Vu la procédure suivante :
Procédure contentieuse antérieure :
La société Bio-Rad a demandé au tribunal administratif de Cergy-Pontoise d'annuler la décision du 10 juillet 2019 par laquelle le préfet du Val-d'Oise l'a assujettie à l'obligation de revitalisation prévue au titre de l'article L. 1233-84 du code du travail.
Par un jugement n° 1912768 du 15 décembre 2022, le tribunal administratif de Cergy-Pontoise a rejeté la requête de la société Bio-Rad.
Procédure devant la cour :
Par une requête et un mémoire, enregistrés respectivement le 15 février 2023 et le 26 août 2023, la société Bio-Rad, représentée par Me Child, de la société d'avocats Deloitte, demande à la cour :
1°) d'annuler ce jugement ;
2°) d'annuler la décision du 10 juillet 2019 ainsi que celle du 13 septembre 2019 portant rejet de son recours gracieux formé le 5 août 2019 ;
3°) de mettre à la charge de l'État le versement d'une somme de 1 500 euros en application de l'article L. 761-1 du code de justice administrative.
Elle soutient que :
- le jugement attaqué, qui omet de répondre au moyen soulevé à l'encontre de la décision d'assujettissement à l'obligation de revitalisation selon lequel le plan de sauvegarde de l'emploi contenait des mesures de nature à limiter les conséquences négatives sur l'emploi et qui ne répond pas de façon suffisamment précise aux autres moyens, est entaché d'irrégularité ;
- la décision attaquée est illégale en ce que le préfet a commis une erreur de fait et une erreur manifeste d'appréciation dès lors que le licenciement économique réalisé par la société Bio-Rad ne répond pas aux critères fixés par les articles L. 1233-84 et D. 1233-38 du code du travail ;
- l'impact des licenciements a été mal apprécié dès lors que seuls six salariés sont restés sans solution au terme des congés de reclassement ; seuls les licenciements réellement intervenus doivent être pris en compte et ces suppressions d'emplois n'ont pas été de nature à affecter par leur ampleur l'équilibre du bassin d'emploi du Val-d'Oise.

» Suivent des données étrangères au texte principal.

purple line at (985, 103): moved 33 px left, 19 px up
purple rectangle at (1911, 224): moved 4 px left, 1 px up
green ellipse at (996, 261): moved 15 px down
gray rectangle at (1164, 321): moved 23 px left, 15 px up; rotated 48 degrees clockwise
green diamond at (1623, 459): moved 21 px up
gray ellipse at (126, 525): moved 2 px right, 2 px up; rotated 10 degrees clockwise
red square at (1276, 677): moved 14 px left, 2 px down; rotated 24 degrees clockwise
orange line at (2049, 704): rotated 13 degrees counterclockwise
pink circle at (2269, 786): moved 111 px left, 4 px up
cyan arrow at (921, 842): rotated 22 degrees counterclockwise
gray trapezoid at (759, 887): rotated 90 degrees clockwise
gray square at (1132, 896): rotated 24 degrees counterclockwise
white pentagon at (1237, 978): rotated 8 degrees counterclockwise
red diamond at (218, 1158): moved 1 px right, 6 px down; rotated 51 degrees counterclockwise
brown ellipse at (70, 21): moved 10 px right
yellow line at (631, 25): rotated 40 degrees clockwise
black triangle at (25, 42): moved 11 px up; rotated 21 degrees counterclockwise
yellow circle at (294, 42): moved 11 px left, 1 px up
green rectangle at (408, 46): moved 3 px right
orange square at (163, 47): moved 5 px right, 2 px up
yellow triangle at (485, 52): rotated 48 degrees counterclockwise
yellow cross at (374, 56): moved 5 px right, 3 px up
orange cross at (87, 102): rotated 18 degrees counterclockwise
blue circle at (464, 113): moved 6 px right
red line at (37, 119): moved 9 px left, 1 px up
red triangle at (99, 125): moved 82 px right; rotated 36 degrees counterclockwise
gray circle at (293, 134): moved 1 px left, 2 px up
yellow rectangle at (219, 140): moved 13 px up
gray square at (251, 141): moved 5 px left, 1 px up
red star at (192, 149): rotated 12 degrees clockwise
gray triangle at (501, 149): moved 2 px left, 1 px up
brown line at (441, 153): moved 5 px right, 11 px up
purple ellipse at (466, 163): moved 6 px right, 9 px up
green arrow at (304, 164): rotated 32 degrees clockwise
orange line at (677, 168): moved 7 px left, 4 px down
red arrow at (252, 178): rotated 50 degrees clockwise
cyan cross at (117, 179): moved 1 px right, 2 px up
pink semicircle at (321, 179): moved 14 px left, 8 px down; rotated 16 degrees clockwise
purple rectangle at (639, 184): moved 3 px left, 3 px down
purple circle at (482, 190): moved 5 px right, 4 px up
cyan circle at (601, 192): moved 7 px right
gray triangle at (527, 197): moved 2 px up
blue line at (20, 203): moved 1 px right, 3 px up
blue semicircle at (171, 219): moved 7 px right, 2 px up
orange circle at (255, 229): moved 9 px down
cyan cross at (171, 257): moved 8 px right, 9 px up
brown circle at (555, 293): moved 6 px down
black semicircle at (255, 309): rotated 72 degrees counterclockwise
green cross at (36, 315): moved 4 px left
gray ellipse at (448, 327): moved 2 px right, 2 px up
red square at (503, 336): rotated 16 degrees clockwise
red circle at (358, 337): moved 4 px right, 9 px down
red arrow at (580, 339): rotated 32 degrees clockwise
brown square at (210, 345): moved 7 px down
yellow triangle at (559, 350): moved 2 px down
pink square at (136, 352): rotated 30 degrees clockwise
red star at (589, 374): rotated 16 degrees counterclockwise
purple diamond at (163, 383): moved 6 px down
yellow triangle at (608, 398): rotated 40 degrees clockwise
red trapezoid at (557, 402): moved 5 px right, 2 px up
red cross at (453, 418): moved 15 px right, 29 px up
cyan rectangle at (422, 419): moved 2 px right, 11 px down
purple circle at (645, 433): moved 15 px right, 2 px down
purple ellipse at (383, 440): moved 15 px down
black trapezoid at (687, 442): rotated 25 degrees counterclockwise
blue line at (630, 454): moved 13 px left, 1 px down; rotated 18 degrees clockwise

Par un mémoire en défense, enregistré le 13 juin 2023, le ministre du travail, du plein emploi et de l'insertion conclut au rejet de la requête.
Il soutient que :
- le jugement attaqué répond à tous les moyens soulevés à l'encontre de la décision d'assujettissement à l'obligation de revitalisation ;
- le préfet n'a pas commis d'erreur de fait ni d'erreur manifeste d'appréciation dès lors que le licenciement économique réalisé par la société Bio-Rad répond aux critères fixés par les articles L. 1233-84 et D. 1233-38 du code du travail.
Vu les autres pièces du dossier.
Vu :
- le code du travail ;
- le code de justice administrative.
Les parties ont été régulièrement averties du jour de l'audience.
Ont été entendus au cours de l'audience publique :
- le rapport de M. Pilven,
- les conclusions de Mme Villette, rapporteure publique,
- et les observations de Me Henderson, pour la société Bio-Rad.
Considérant ce qui suit :
1. La société Bio-Rad exploitait un établissement situé à Boissy-l'Aillerie, au sein duquel elle fabriquait des composants en plastique destinés à l'industrie pharmaceutique. Elle a présenté un projet de plan de sauvegarde de l'emploi (PSE) prévoyant la suppression de l'ensemble des trente-trois postes de cet établissement, qui a été homologué le 13 juin 2019. Le 10 juillet 2019, le préfet du Val-d'Oise, après l'avoir invitée à présenter ses observations, l'a assujettie à ce titre à l'obligation de revitalisation, prévue par l'article L. 1233-84 du code du travail. La société a formé un recours gracieux contre cette décision, qui a été rejeté le 13 septembre 2019. La société Bio-Rad relève appel du jugement du 15 décembre 2022 par lequel le tribunal administratif de Cergy-Pontoise a rejeté sa demande tendant à l'annulation de cette décision et du rejet de son recours gracieux.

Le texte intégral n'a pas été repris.